(Stored items)
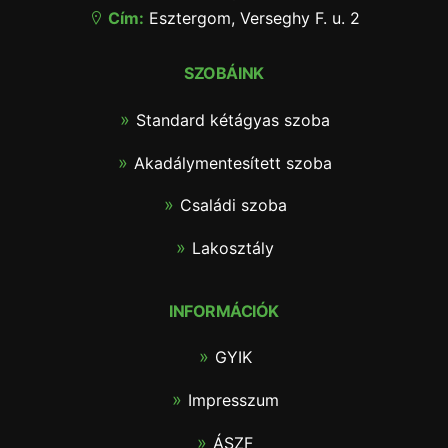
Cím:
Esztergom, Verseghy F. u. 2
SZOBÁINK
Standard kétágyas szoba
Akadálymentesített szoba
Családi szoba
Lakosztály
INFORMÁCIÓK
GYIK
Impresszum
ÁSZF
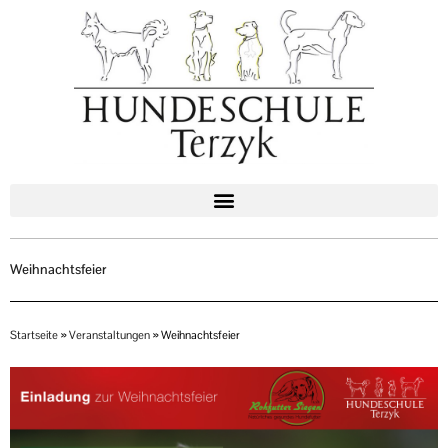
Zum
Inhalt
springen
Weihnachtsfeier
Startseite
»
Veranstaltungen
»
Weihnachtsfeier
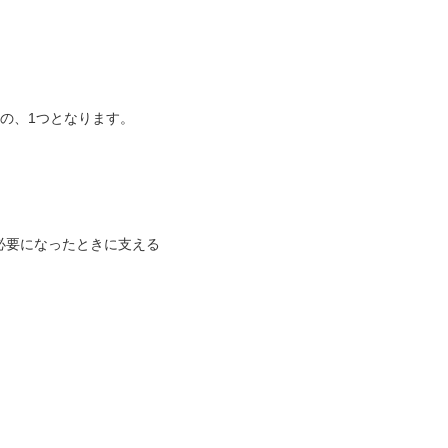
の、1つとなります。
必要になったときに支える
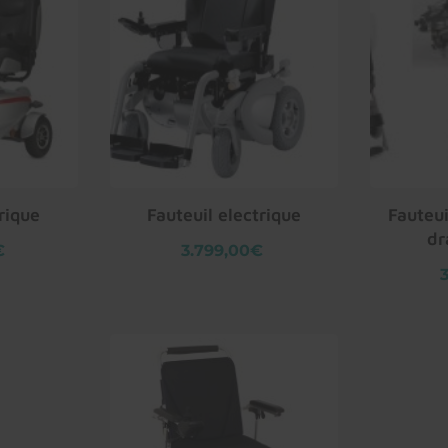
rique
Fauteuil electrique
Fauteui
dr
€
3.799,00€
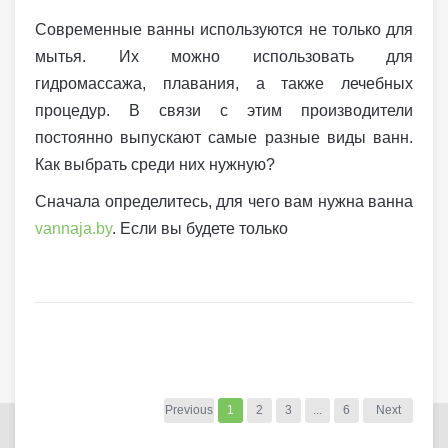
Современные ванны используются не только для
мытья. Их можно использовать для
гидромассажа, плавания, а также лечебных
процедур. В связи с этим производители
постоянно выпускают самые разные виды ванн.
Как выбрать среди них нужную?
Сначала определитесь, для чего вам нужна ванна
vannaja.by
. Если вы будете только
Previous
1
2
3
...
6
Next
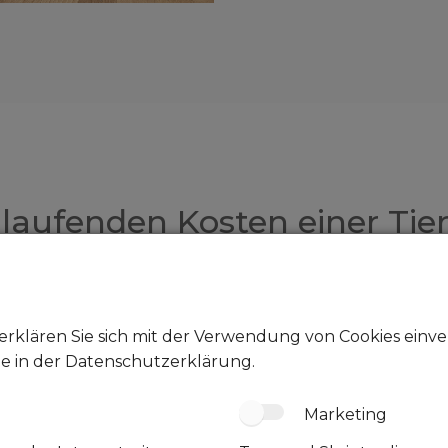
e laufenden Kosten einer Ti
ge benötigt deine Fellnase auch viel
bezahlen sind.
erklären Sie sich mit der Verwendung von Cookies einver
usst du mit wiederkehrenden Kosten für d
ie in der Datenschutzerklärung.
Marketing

---

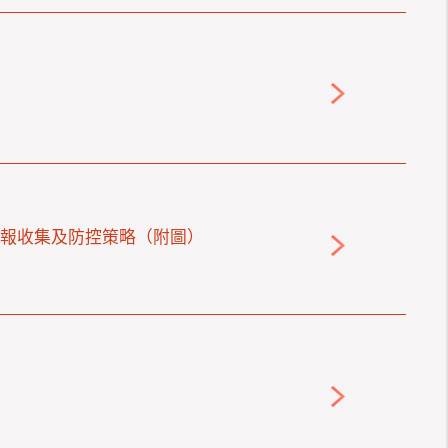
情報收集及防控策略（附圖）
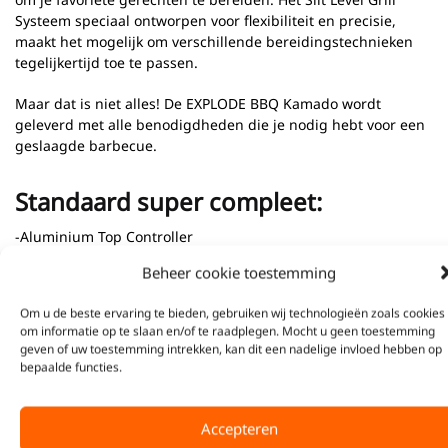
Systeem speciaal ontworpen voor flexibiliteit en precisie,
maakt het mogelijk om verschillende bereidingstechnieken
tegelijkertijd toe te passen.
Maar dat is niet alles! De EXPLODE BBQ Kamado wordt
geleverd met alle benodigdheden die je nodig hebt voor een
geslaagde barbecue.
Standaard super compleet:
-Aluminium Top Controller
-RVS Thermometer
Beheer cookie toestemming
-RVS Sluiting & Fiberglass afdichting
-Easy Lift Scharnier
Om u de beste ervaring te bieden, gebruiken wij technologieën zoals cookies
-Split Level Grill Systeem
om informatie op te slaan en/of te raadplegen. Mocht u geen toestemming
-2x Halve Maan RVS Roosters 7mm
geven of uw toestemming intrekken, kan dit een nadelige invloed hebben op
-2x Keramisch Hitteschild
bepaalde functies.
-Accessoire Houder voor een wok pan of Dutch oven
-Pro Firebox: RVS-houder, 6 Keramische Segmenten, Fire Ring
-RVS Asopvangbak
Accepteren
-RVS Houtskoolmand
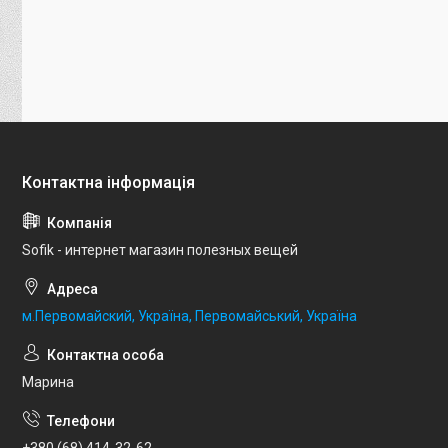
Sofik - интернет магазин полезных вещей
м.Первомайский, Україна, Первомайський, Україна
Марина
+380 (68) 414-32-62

--

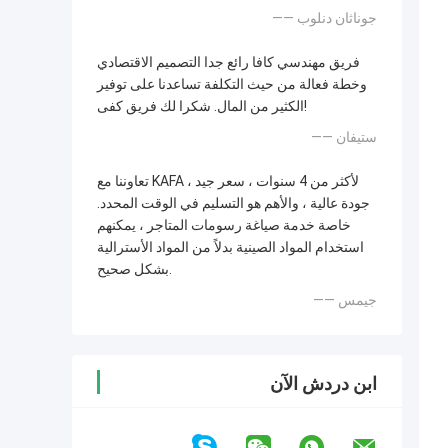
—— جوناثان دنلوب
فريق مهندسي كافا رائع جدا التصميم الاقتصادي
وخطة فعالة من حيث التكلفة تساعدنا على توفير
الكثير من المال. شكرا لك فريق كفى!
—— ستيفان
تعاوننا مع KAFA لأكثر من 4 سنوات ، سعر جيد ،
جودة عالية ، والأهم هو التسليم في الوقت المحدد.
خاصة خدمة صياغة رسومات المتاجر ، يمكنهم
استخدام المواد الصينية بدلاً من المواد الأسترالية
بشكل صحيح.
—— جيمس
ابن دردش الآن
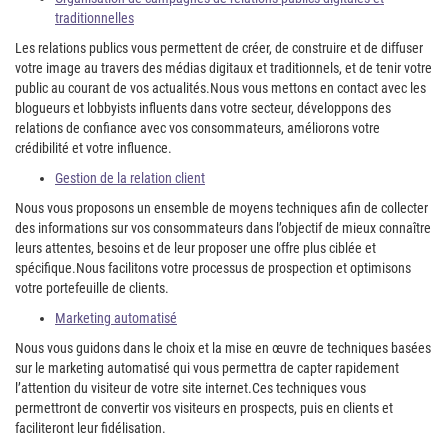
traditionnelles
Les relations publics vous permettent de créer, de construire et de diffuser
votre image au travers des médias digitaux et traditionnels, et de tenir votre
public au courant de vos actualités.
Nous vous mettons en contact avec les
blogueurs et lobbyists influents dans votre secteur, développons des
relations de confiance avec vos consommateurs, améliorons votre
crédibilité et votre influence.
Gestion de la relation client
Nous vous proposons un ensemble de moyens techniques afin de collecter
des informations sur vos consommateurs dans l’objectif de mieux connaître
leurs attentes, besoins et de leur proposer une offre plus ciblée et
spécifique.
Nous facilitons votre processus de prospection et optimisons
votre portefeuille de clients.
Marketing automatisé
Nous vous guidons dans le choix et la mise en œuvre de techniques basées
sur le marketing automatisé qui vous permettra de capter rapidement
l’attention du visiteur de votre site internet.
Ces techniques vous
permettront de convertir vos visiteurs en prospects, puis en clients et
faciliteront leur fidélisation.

■ Assignment ■
Only lines holding the string "Kosten" are wanted; gather each one from the entries above.

■ Response to the task ■
e laufenden Kosten einer Ti
usst du mit wiederkehrenden Kosten für d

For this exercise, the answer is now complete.